+++ Records to process +++
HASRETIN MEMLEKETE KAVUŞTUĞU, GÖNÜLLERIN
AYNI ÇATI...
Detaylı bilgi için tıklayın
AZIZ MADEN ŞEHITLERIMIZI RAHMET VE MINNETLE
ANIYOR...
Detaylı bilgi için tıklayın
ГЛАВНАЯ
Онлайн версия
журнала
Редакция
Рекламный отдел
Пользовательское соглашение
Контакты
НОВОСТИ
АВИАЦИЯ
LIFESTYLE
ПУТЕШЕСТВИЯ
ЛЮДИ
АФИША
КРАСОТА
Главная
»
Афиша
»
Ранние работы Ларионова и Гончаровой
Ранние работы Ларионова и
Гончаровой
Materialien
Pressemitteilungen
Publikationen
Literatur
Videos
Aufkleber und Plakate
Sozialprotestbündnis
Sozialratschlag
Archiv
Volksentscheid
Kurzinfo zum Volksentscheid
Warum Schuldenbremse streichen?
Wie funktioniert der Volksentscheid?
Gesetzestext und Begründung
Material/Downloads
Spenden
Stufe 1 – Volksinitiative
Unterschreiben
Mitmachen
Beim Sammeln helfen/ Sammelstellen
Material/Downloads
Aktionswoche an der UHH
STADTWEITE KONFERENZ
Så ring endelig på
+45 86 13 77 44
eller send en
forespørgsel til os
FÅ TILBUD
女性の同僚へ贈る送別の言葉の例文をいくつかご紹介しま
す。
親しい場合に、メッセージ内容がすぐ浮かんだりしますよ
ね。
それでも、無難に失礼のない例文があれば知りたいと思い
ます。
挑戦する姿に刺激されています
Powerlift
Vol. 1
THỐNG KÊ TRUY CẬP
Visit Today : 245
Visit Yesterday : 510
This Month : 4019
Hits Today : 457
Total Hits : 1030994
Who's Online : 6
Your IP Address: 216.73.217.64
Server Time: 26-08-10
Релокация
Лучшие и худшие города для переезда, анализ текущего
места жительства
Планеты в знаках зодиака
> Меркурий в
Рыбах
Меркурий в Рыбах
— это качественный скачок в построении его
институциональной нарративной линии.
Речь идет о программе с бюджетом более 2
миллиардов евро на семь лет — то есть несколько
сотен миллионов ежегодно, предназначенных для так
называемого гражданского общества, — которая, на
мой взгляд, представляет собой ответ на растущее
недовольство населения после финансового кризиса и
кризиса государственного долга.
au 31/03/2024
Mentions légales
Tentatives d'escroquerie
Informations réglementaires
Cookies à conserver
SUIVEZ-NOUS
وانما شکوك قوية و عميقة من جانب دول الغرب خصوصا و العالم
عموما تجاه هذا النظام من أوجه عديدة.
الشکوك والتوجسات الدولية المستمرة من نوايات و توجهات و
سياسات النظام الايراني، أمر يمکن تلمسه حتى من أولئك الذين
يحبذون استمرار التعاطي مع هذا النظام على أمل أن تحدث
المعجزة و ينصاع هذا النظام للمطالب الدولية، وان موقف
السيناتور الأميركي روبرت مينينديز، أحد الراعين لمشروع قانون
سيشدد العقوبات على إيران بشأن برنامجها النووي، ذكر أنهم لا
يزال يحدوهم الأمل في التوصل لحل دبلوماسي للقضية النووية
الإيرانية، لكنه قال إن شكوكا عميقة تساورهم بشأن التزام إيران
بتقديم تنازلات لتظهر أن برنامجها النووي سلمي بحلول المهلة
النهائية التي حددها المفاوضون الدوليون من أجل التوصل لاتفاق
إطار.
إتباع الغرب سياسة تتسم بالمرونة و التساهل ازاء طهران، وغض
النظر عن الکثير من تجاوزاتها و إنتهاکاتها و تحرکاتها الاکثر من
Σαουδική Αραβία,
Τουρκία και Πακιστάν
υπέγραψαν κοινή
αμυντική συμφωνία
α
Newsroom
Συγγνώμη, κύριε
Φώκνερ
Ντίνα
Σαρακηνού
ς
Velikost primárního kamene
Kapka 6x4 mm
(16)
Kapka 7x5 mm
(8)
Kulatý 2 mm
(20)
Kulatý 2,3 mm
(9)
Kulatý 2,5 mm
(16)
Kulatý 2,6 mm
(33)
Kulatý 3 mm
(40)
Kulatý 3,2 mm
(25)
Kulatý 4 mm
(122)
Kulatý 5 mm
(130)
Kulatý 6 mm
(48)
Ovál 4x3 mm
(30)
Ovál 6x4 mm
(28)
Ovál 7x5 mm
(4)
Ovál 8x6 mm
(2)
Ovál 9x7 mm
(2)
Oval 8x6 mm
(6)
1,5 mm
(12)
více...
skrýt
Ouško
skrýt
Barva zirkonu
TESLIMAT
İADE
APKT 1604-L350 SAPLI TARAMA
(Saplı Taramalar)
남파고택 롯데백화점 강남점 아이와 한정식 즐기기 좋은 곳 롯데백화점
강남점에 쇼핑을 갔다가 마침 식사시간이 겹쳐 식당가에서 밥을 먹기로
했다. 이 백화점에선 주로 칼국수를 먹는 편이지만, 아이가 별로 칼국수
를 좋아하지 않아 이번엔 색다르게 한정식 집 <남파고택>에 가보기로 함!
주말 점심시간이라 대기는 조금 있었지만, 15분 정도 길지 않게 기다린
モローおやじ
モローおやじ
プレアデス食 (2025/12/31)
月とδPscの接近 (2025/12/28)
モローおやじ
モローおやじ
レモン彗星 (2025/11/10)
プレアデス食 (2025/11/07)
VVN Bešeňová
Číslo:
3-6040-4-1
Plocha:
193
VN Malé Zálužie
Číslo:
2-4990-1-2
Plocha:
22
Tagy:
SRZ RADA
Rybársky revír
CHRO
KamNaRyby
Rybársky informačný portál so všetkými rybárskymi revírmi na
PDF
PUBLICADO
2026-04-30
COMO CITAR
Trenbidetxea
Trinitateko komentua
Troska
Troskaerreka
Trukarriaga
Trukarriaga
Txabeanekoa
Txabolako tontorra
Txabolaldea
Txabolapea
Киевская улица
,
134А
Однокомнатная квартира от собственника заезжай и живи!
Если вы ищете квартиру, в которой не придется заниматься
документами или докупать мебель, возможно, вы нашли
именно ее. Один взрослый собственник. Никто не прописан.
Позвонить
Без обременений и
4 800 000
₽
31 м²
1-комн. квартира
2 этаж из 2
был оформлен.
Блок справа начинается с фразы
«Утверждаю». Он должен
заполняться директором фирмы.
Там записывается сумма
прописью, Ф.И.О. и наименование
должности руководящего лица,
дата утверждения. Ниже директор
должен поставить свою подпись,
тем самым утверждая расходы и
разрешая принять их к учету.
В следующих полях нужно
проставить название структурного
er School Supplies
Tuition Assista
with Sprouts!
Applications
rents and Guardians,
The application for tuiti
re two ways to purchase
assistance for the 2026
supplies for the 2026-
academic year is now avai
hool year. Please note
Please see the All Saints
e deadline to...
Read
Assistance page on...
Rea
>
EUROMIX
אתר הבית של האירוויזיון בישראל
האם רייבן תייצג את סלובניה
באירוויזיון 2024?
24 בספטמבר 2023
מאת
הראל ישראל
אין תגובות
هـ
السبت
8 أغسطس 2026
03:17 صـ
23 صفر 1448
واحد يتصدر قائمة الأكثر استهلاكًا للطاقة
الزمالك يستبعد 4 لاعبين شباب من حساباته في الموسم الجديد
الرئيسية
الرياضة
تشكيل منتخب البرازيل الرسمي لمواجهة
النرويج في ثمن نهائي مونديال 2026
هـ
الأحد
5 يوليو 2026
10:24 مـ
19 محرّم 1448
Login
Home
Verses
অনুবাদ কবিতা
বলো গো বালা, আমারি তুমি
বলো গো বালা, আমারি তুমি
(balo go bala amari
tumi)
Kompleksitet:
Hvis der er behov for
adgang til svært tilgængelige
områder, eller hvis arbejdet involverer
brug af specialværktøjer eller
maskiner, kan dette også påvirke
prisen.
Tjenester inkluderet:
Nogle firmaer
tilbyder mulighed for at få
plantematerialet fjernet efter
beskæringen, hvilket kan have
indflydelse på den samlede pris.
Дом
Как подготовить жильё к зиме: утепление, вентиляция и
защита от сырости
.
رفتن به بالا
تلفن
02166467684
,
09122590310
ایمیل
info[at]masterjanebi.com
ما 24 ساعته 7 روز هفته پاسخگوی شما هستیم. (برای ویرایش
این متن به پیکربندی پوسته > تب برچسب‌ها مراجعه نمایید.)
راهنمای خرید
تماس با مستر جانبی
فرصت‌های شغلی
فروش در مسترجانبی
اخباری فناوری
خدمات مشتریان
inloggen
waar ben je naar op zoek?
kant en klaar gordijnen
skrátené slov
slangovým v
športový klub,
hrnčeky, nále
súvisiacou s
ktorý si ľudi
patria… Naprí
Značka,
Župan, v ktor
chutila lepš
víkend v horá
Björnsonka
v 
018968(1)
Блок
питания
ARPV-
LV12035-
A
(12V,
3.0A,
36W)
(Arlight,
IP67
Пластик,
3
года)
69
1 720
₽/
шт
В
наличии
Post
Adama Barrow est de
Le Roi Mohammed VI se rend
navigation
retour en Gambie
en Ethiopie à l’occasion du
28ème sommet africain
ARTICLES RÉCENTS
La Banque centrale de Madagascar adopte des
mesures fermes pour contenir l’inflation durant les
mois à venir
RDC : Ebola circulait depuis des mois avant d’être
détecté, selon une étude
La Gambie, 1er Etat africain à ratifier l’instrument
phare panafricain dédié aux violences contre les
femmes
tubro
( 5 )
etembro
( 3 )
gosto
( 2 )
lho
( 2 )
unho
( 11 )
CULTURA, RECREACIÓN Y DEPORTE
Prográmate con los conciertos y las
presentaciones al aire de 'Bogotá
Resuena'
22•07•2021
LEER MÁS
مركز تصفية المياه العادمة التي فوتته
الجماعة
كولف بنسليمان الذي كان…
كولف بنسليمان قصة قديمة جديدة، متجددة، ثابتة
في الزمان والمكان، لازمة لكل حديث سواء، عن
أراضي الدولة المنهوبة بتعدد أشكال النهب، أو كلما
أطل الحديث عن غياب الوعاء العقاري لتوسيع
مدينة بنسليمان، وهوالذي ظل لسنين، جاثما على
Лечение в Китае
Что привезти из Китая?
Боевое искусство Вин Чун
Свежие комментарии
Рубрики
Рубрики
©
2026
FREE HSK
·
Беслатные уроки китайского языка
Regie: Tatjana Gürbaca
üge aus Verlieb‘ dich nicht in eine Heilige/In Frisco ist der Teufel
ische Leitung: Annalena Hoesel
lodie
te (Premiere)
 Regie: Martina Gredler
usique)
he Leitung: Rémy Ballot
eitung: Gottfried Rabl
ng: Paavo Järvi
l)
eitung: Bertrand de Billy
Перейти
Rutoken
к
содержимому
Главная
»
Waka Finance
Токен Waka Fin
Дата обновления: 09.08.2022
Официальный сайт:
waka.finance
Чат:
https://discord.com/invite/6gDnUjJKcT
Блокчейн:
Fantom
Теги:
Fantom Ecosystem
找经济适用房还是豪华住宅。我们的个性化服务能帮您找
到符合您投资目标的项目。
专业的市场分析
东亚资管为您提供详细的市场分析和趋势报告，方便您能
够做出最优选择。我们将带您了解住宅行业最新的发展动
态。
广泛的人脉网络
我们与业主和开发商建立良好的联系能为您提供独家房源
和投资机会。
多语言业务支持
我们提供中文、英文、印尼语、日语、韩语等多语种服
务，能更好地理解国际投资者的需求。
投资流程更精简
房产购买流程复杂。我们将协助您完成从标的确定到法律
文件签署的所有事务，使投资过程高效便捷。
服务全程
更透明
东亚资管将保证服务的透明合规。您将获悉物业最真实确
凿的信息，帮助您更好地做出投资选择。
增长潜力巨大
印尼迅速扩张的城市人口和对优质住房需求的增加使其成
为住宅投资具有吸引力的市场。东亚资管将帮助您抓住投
+++
**Exercise instructions:** An exact copy of the lines above, from the one containing "الزمالك يستبعد 4" through the one containing "info[at]masterjanebi.com", is the whole of the answer.

**Answer to this task:**
الزمالك يستبعد 4 لاعبين شباب من حساباته في الموسم الجديد
الرئيسية
الرياضة
تشكيل منتخب البرازيل الرسمي لمواجهة
النرويج في ثمن نهائي مونديال 2026
هـ
الأحد
5 يوليو 2026
10:24 مـ
19 محرّم 1448
Login
Home
Verses
অনুবাদ কবিতা
বলো গো বালা, আমারি তুমি
বলো গো বালা, আমারি তুমি
(balo go bala amari
tumi)
Kompleksitet:
Hvis der er behov for
adgang til svært tilgængelige
områder, eller hvis arbejdet involverer
brug af specialværktøjer eller
maskiner, kan dette også påvirke
prisen.
Tjenester inkluderet:
Nogle firmaer
tilbyder mulighed for at få
plantematerialet fjernet efter
beskæringen, hvilket kan have
indflydelse på den samlede pris.
Дом
Как подготовить жильё к зиме: утепление, вентиляция и
защита от сырости
.
رفتن به بالا
تلفن
02166467684
,
09122590310
ایمیل
info[at]masterjanebi.com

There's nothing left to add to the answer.